Year of the Pig-- even in Jerusalem
Rarely do Jerusalemites go whole hog for Chinese New Year, especially when the Year of the Pig rolls around every dozen years, as it did today. But, in a country where pig farmers must use raised platforms and take extraordinary care not to allow the feet of their livestock to defile the Holy Land, it is a challenge to celebrate this year’s Chinese festivities at all. Izzy overheard a few foreign aidworkers wish each other “Gung Hay Fat Choy”...but no bursts of firecrackers.
Here’s a true tale fit for the Year of the Pig, which was told to me by Yehuda Levy-Aldema, director of the Hechal Shlomo Center for Jewish Heritage. Bizarrely, it involves calendars and swine. At his museum of Judaica, next to the Great Synagogue in Jerusalem, three crude knapsacks are put on display: big, medium-sized, and tiny. These were used by Rabbi Zev Gustman during his escape from Nazi persecution in Vilna.

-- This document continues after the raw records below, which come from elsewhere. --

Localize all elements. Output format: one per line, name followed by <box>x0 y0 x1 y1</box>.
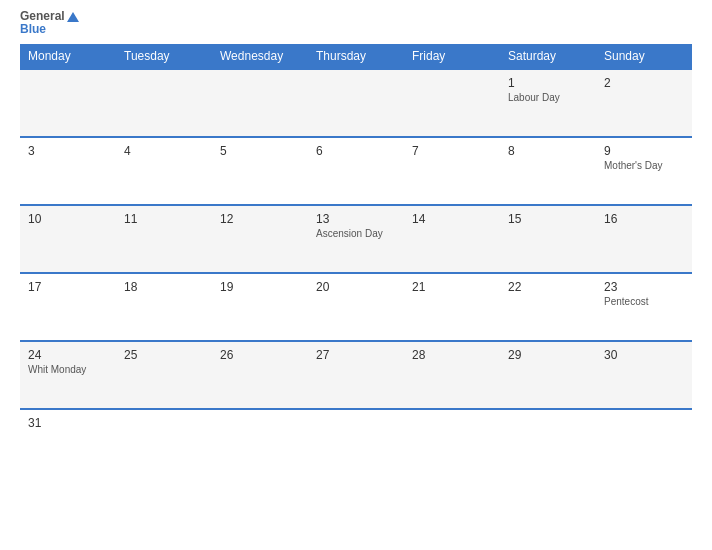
cell-day-number: 17 <box>28 280 108 294</box>
cell-day-number: 22 <box>508 280 588 294</box>
calendar-cell: 27 <box>308 341 404 409</box>
weekday-header-sunday: Sunday <box>596 44 692 69</box>
cell-day-number: 18 <box>124 280 204 294</box>
cell-day-number: 31 <box>28 416 108 430</box>
calendar-week-row: 31 <box>20 409 692 477</box>
cell-day-number: 14 <box>412 212 492 226</box>
page-header: General Blue <box>20 10 692 36</box>
calendar-week-row: 3456789Mother's Day <box>20 137 692 205</box>
cell-day-number: 23 <box>604 280 684 294</box>
cell-day-number: 6 <box>316 144 396 158</box>
cell-holiday-label: Labour Day <box>508 92 588 103</box>
cell-day-number: 10 <box>28 212 108 226</box>
calendar-cell: 6 <box>308 137 404 205</box>
calendar-cell: 14 <box>404 205 500 273</box>
calendar-week-row: 10111213Ascension Day141516 <box>20 205 692 273</box>
cell-day-number: 20 <box>316 280 396 294</box>
calendar-cell: 28 <box>404 341 500 409</box>
calendar-week-row: 17181920212223Pentecost <box>20 273 692 341</box>
cell-day-number: 2 <box>604 76 684 90</box>
calendar-cell <box>404 69 500 137</box>
calendar-cell <box>212 409 308 477</box>
calendar-cell <box>308 409 404 477</box>
calendar-week-row: 24Whit Monday252627282930 <box>20 341 692 409</box>
calendar-cell: 10 <box>20 205 116 273</box>
calendar-cell: 11 <box>116 205 212 273</box>
cell-holiday-label: Pentecost <box>604 296 684 307</box>
cell-day-number: 29 <box>508 348 588 362</box>
cell-day-number: 28 <box>412 348 492 362</box>
calendar-cell: 20 <box>308 273 404 341</box>
calendar-cell: 4 <box>116 137 212 205</box>
calendar-cell <box>596 409 692 477</box>
logo-blue-text: Blue <box>20 23 46 36</box>
calendar-cell: 8 <box>500 137 596 205</box>
calendar-cell: 24Whit Monday <box>20 341 116 409</box>
calendar-cell: 15 <box>500 205 596 273</box>
calendar-cell: 2 <box>596 69 692 137</box>
cell-day-number: 1 <box>508 76 588 90</box>
weekday-header-thursday: Thursday <box>308 44 404 69</box>
calendar-cell <box>404 409 500 477</box>
cell-day-number: 12 <box>220 212 300 226</box>
calendar-cell: 29 <box>500 341 596 409</box>
cell-day-number: 3 <box>28 144 108 158</box>
calendar-week-row: 1Labour Day2 <box>20 69 692 137</box>
calendar-cell: 30 <box>596 341 692 409</box>
weekday-header-monday: Monday <box>20 44 116 69</box>
calendar-cell: 12 <box>212 205 308 273</box>
cell-day-number: 15 <box>508 212 588 226</box>
cell-day-number: 19 <box>220 280 300 294</box>
calendar-cell: 21 <box>404 273 500 341</box>
cell-day-number: 30 <box>604 348 684 362</box>
cell-day-number: 24 <box>28 348 108 362</box>
cell-day-number: 27 <box>316 348 396 362</box>
calendar-cell <box>500 409 596 477</box>
calendar-cell: 9Mother's Day <box>596 137 692 205</box>
logo-triangle-icon <box>67 12 79 22</box>
cell-day-number: 5 <box>220 144 300 158</box>
calendar-cell: 18 <box>116 273 212 341</box>
calendar-cell: 13Ascension Day <box>308 205 404 273</box>
weekday-header-friday: Friday <box>404 44 500 69</box>
calendar-cell: 5 <box>212 137 308 205</box>
calendar-cell <box>212 69 308 137</box>
logo: General Blue <box>20 10 79 36</box>
calendar-body: 1Labour Day23456789Mother's Day10111213A… <box>20 69 692 477</box>
calendar-cell: 22 <box>500 273 596 341</box>
cell-day-number: 16 <box>604 212 684 226</box>
calendar-cell: 31 <box>20 409 116 477</box>
calendar-cell: 3 <box>20 137 116 205</box>
calendar-header: MondayTuesdayWednesdayThursdayFridaySatu… <box>20 44 692 69</box>
cell-day-number: 9 <box>604 144 684 158</box>
weekday-header-saturday: Saturday <box>500 44 596 69</box>
cell-day-number: 4 <box>124 144 204 158</box>
calendar-cell <box>20 69 116 137</box>
calendar-cell: 26 <box>212 341 308 409</box>
cell-day-number: 13 <box>316 212 396 226</box>
calendar-cell <box>308 69 404 137</box>
weekday-header-row: MondayTuesdayWednesdayThursdayFridaySatu… <box>20 44 692 69</box>
cell-holiday-label: Ascension Day <box>316 228 396 239</box>
cell-day-number: 8 <box>508 144 588 158</box>
calendar-table: MondayTuesdayWednesdayThursdayFridaySatu… <box>20 44 692 477</box>
calendar-cell: 1Labour Day <box>500 69 596 137</box>
cell-day-number: 7 <box>412 144 492 158</box>
cell-day-number: 11 <box>124 212 204 226</box>
cell-holiday-label: Mother's Day <box>604 160 684 171</box>
weekday-header-tuesday: Tuesday <box>116 44 212 69</box>
calendar-cell: 7 <box>404 137 500 205</box>
calendar-cell: 17 <box>20 273 116 341</box>
cell-day-number: 26 <box>220 348 300 362</box>
calendar-cell <box>116 409 212 477</box>
calendar-cell: 23Pentecost <box>596 273 692 341</box>
calendar-cell <box>116 69 212 137</box>
cell-holiday-label: Whit Monday <box>28 364 108 375</box>
calendar-cell: 25 <box>116 341 212 409</box>
weekday-header-wednesday: Wednesday <box>212 44 308 69</box>
calendar-cell: 16 <box>596 205 692 273</box>
cell-day-number: 21 <box>412 280 492 294</box>
calendar-cell: 19 <box>212 273 308 341</box>
cell-day-number: 25 <box>124 348 204 362</box>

Because the rabbi was fleeing with his wife and small daughter, groups of Lithuanian Partisans (Jewish resistance fighters) whom he encountered in the woods were unwilling to put their clandestine units at risk by giving females shelter. The rabbi, a devoted family man, kept fleeing. Ultimately, after being turned down everywhere else, the family hunkered down at a Good Samaritan’s pig farm-- a place where oppressors were unlikely to hunt for Jews on the run. Because the family had smuggled out a small calendar, penciled into a notebook, they were able to observe the Sabbath and the high holidays in hiding. Regardless of being surrounded by pigs, they could keep their Judaic identity intact. So, even in Israel there is reason to celebrate the Chinese New Year, which their zodiac says now moves to the sign of the Fire Boar.